The group’s weekly rehearsals and regular performances have done wonders for the confidence of DanceSyndrome’s core group of 22 dancers and the thousands of people they meet each year via outreach sessions at schools. “When people develop confidence, they take better care of themselves and get more independent,” says Dawn. “We’ve seen people move into their own accommodation and start using public transport for the first time.”

None of this would be possible without funding from The National Lottery. “It’s essential, absolutely essential,” says Dawn. “More than 85 per cent of our income comes from government funding.”

The model DanceSyndrome is pioneering in Lancashire is so successful it is being used as a blueprint for similar projects in Nottingham and Oldham. Using money provided by The National Lottery Community Fund’s Reaching Communities fund, DanceSyndrome is working with two organisations – Pulp Friction and Funky Fitness and Fun – to replicate its life-changing programs.

David’s mother Jenni says DanceSyndrome has had a profound effect on her son. “It’s everything to him,” she says. “He’s always wanted to be a dancer, but regular dance classes never suited him. Four weeks after joining DanceSyndrome he did a performance at [Manchester art space] The Lowery and that was it – he was off.”

The members of DanceSyndrome and their parents have developed strong bonds – this is a community as well as a dance company.

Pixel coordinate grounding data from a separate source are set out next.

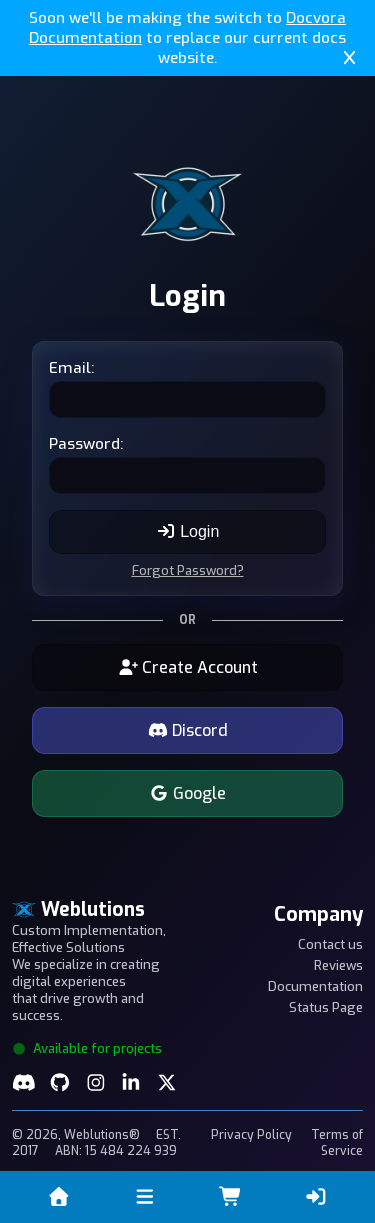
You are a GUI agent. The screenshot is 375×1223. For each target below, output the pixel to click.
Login (188, 531)
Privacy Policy (251, 1135)
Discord (188, 730)
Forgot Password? (188, 570)
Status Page (326, 1007)
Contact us (330, 944)
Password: (86, 444)
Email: (71, 368)
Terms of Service (337, 1143)
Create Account (188, 667)
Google (187, 793)
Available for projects (87, 1048)
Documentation (315, 986)
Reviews (338, 965)
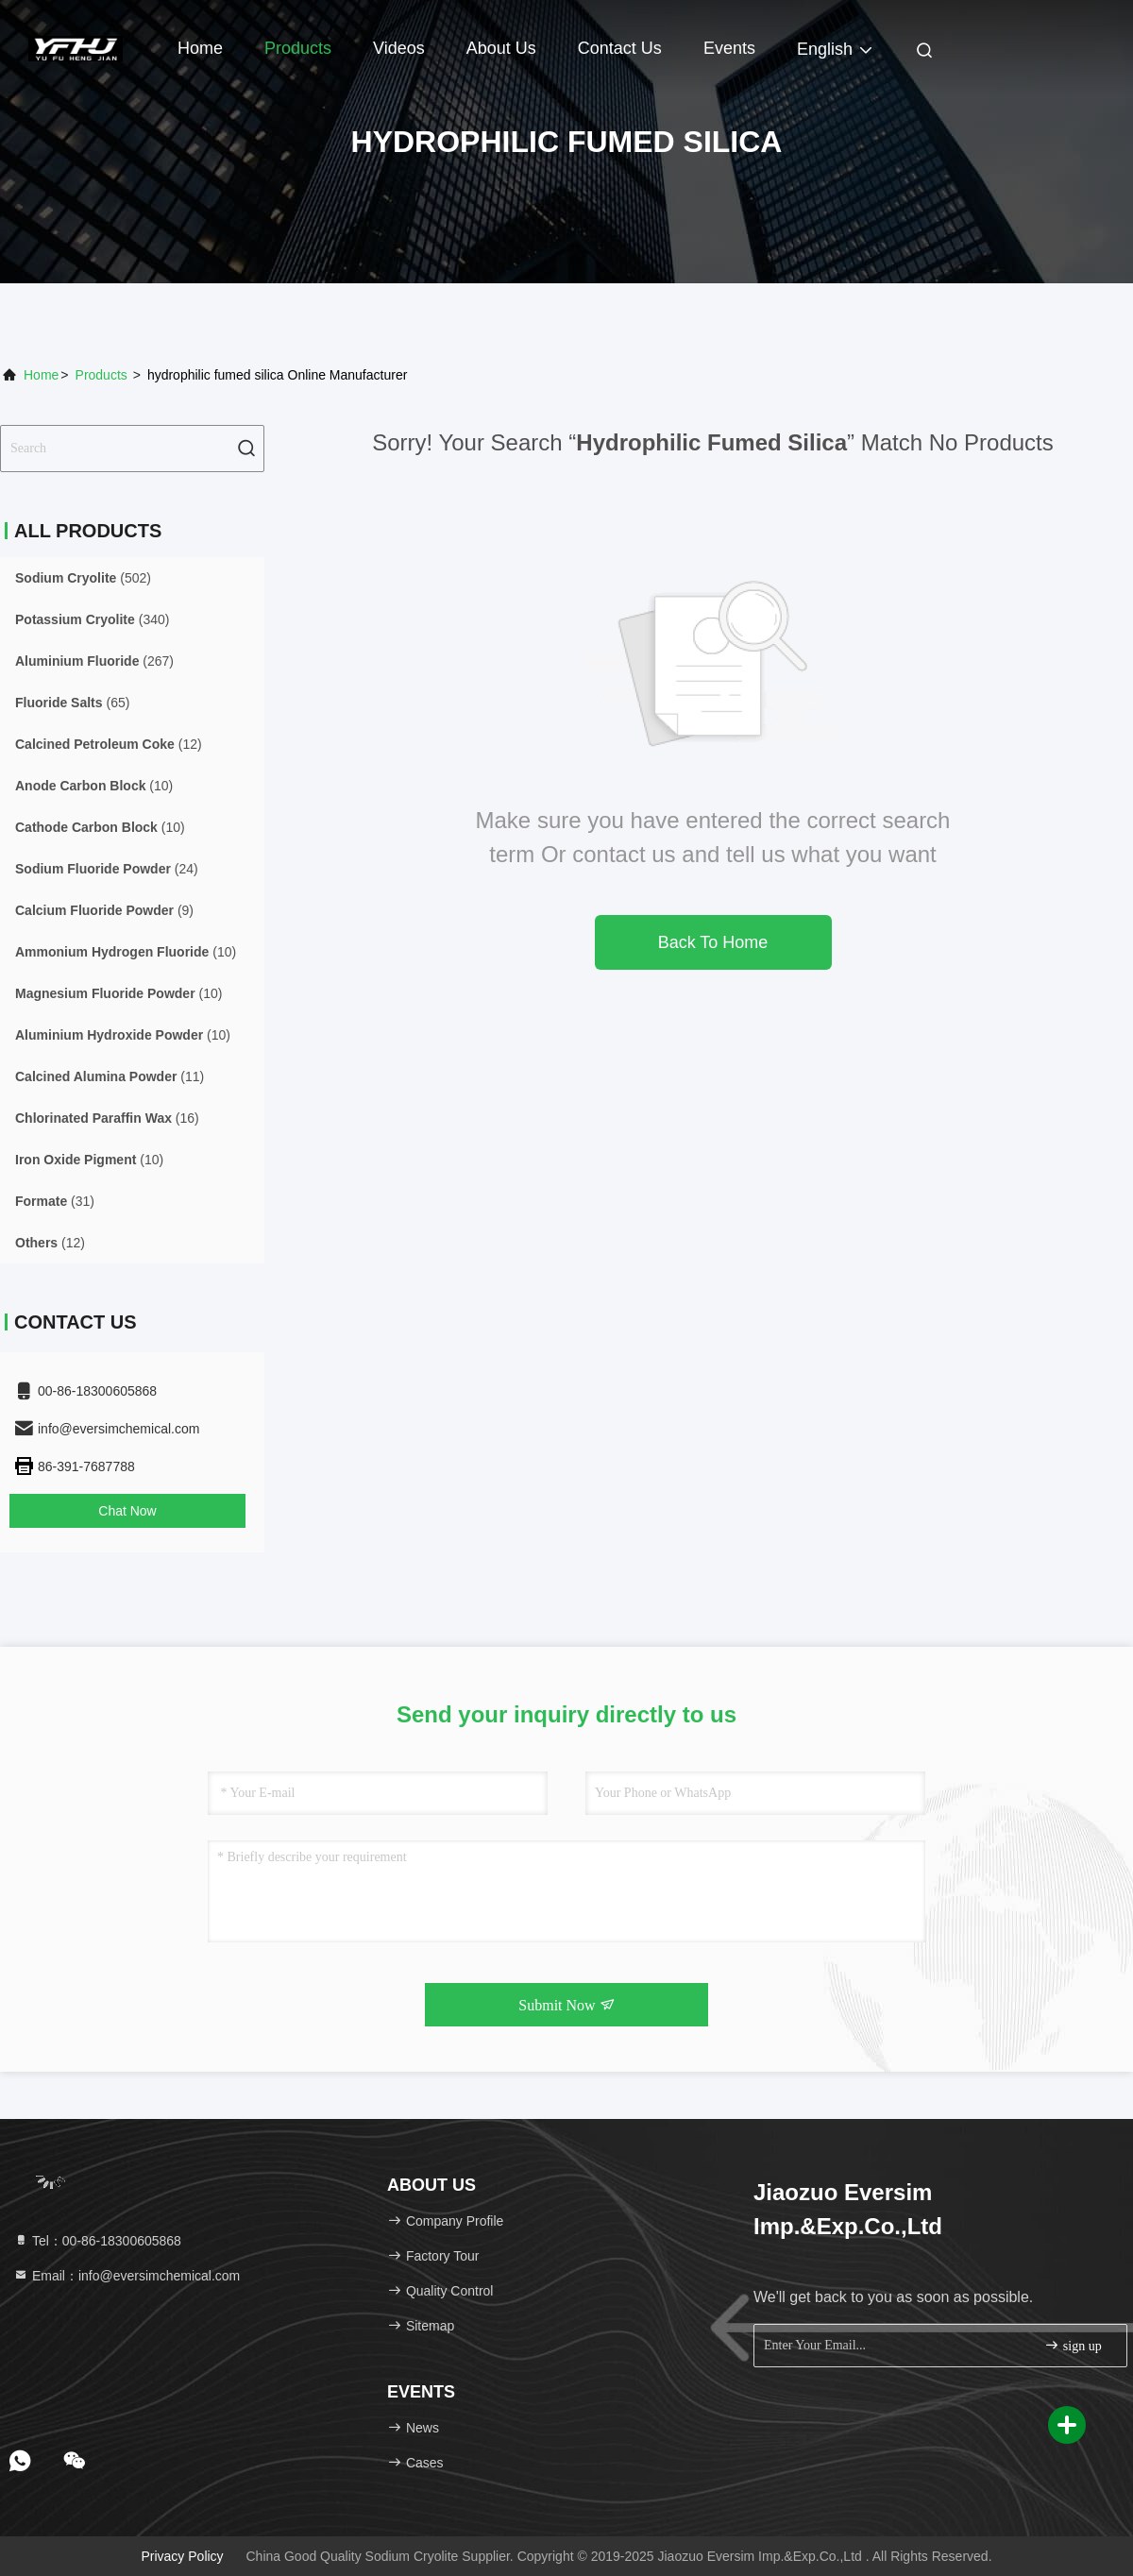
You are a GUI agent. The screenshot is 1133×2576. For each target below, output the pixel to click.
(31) (54, 1201)
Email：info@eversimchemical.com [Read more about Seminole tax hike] (126, 2275)
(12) (108, 744)
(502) (83, 577)
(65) (72, 702)
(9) (104, 910)
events (729, 48)
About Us (501, 48)
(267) (94, 661)
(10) (94, 785)
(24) (106, 868)
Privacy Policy (182, 2556)
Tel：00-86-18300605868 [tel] (97, 2240)
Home (200, 48)
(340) (92, 619)
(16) (107, 1118)
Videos (399, 48)
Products (297, 48)
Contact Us (620, 48)
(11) (109, 1076)
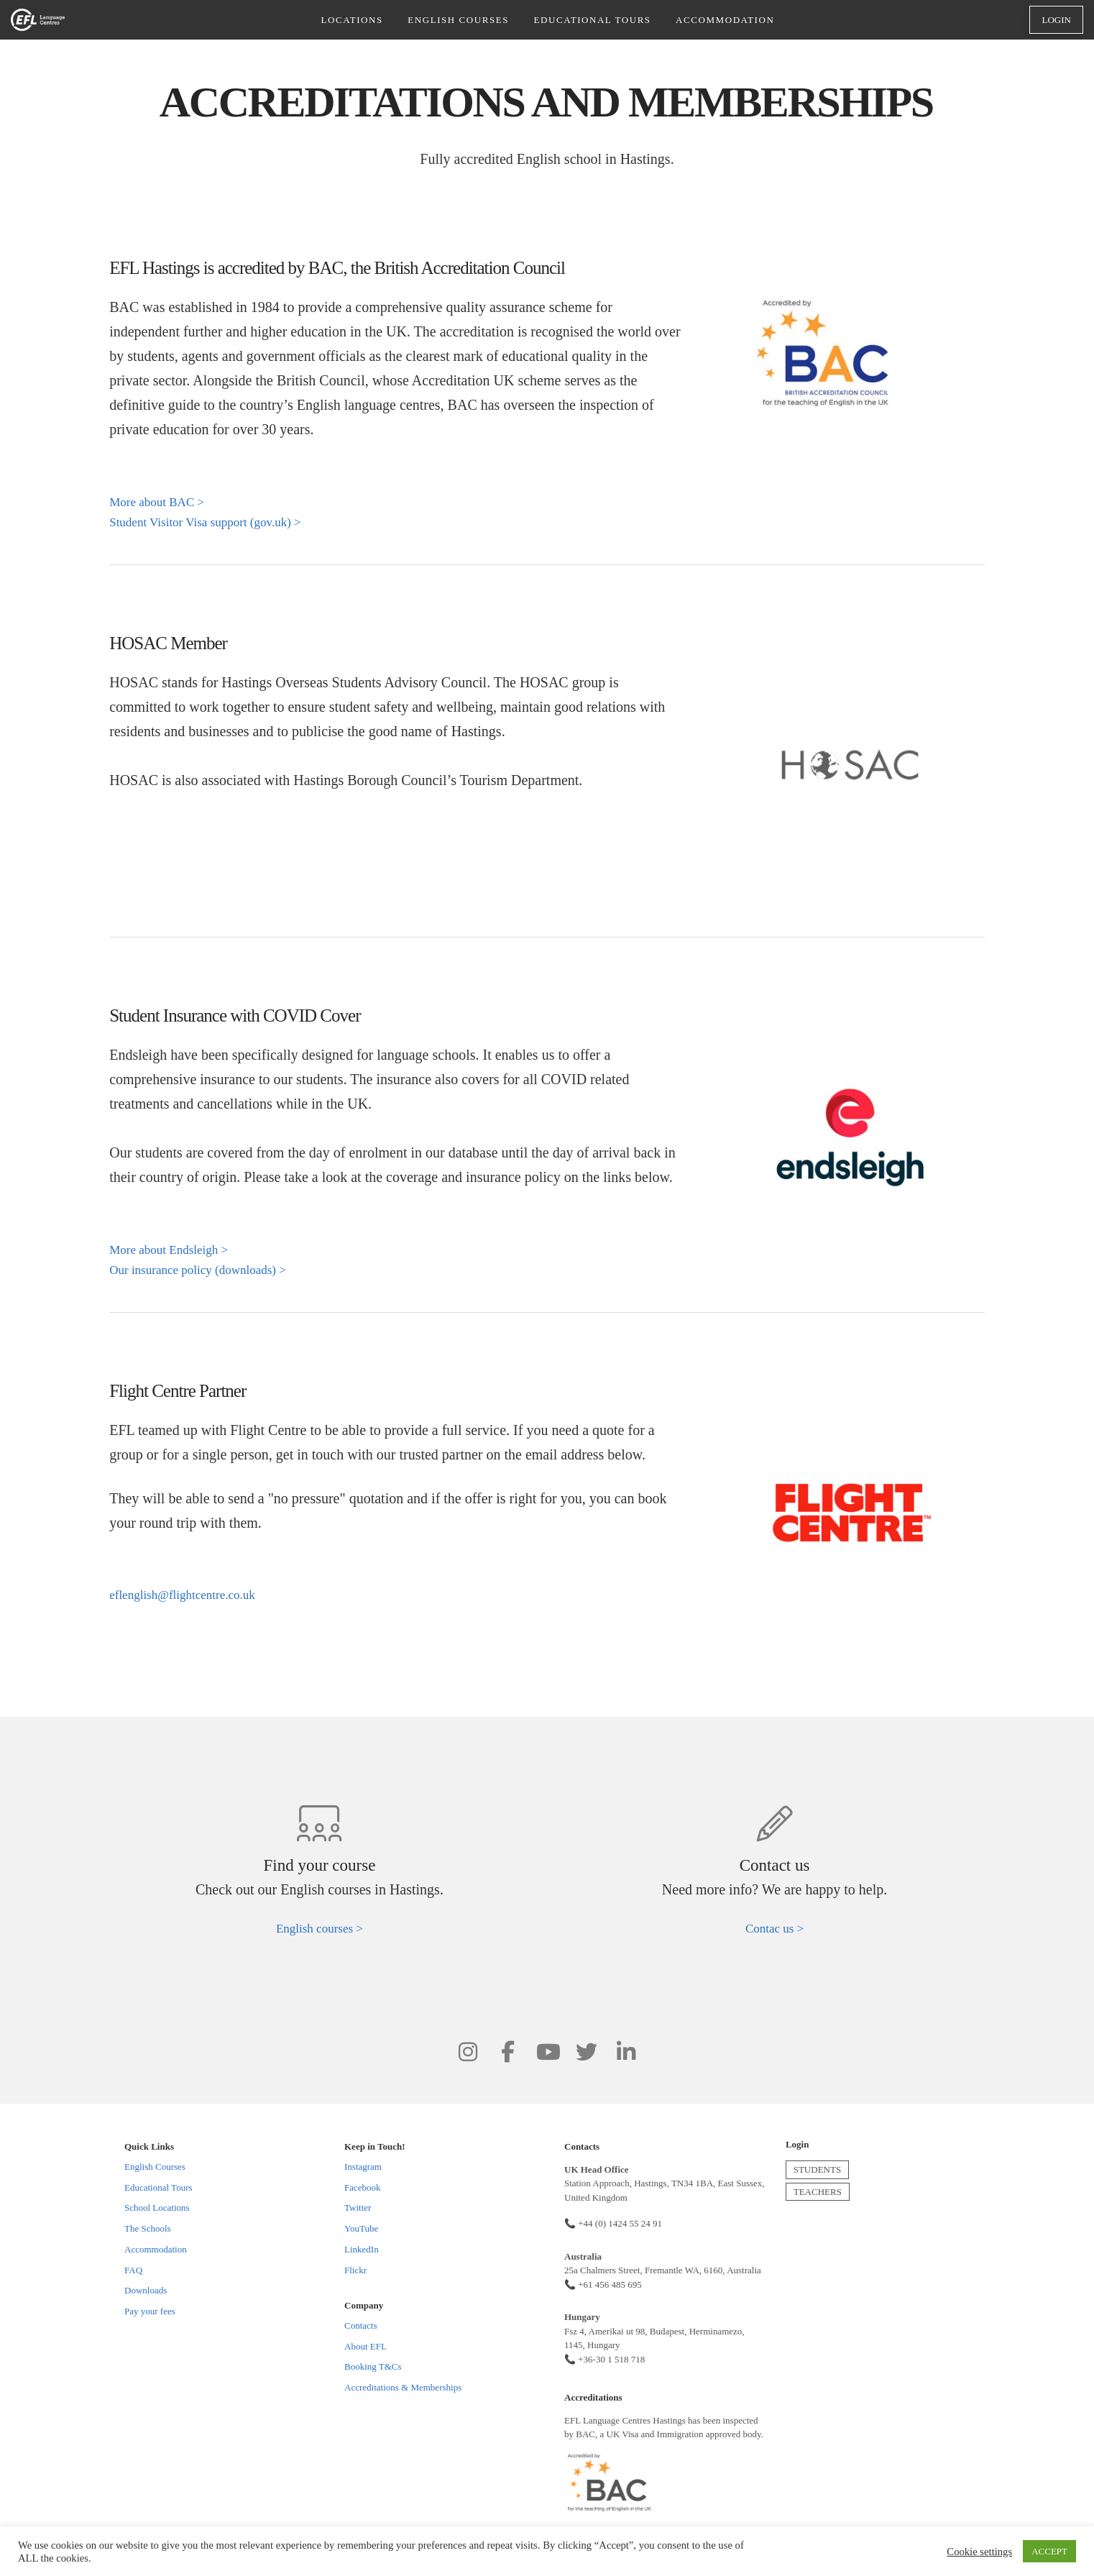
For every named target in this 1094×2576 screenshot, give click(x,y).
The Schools (147, 2228)
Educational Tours (158, 2187)
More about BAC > (156, 502)
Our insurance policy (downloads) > (197, 1270)
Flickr (355, 2270)
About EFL (365, 2346)
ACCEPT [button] (1049, 2551)
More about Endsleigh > (168, 1250)
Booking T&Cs (373, 2366)
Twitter (357, 2207)
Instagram (363, 2166)
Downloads (145, 2290)
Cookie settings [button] (979, 2551)
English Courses (154, 2166)
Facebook (362, 2187)
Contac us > (774, 1928)
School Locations (157, 2207)
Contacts (360, 2325)
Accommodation (155, 2249)
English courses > (319, 1928)
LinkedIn (361, 2249)
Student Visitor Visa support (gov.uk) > (204, 522)
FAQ (133, 2270)
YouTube (361, 2228)
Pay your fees (149, 2311)
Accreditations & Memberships (402, 2387)
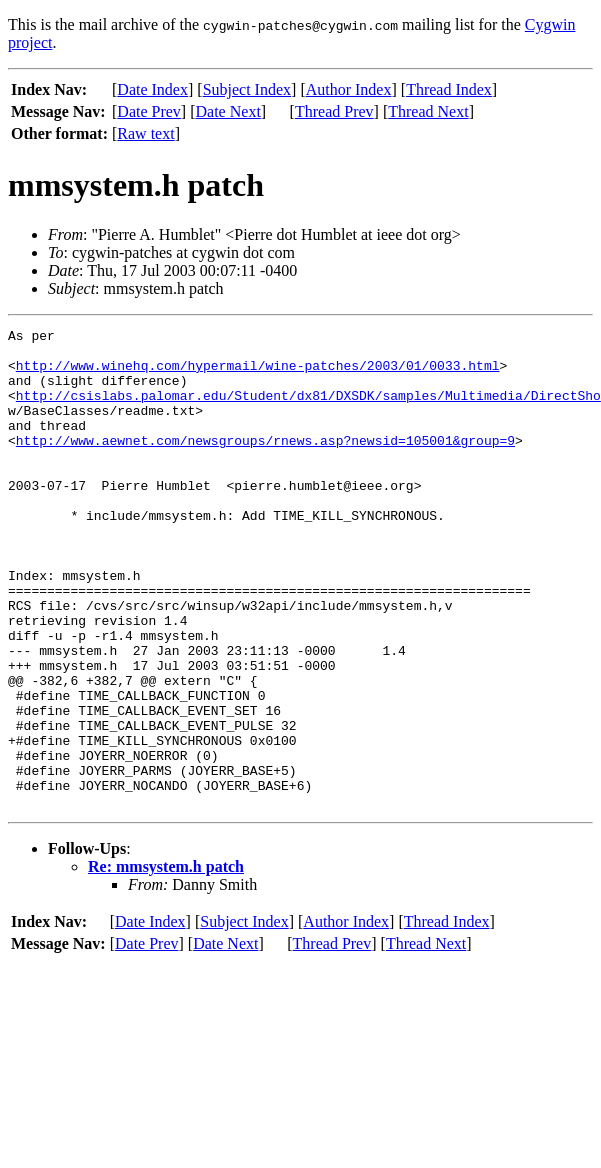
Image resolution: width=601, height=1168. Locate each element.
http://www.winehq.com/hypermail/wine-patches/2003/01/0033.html (258, 374)
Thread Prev (334, 111)
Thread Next (428, 111)
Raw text (145, 133)
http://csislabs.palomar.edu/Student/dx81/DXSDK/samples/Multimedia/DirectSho (308, 410)
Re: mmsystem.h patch (166, 962)
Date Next (228, 111)
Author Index (349, 89)
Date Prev (149, 111)
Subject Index (247, 89)
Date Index (152, 89)
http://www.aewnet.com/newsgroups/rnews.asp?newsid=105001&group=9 (265, 464)
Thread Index (449, 89)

Jess says the other dancers are “like brothers and sisters”; the other parents are “like mums and dads.” If someone is struggling with something – on or off the dance floor – the others are quick to offer help.

Dawn says some of the greatest moments are walking into the dance space and seeing “the smiles and the connections that are being made. You can feel the happiness,” she says.

Dave agrees. “Without DanceSyndrome I’d still be dancing in my house,” he says. “Without these people life would be hard.”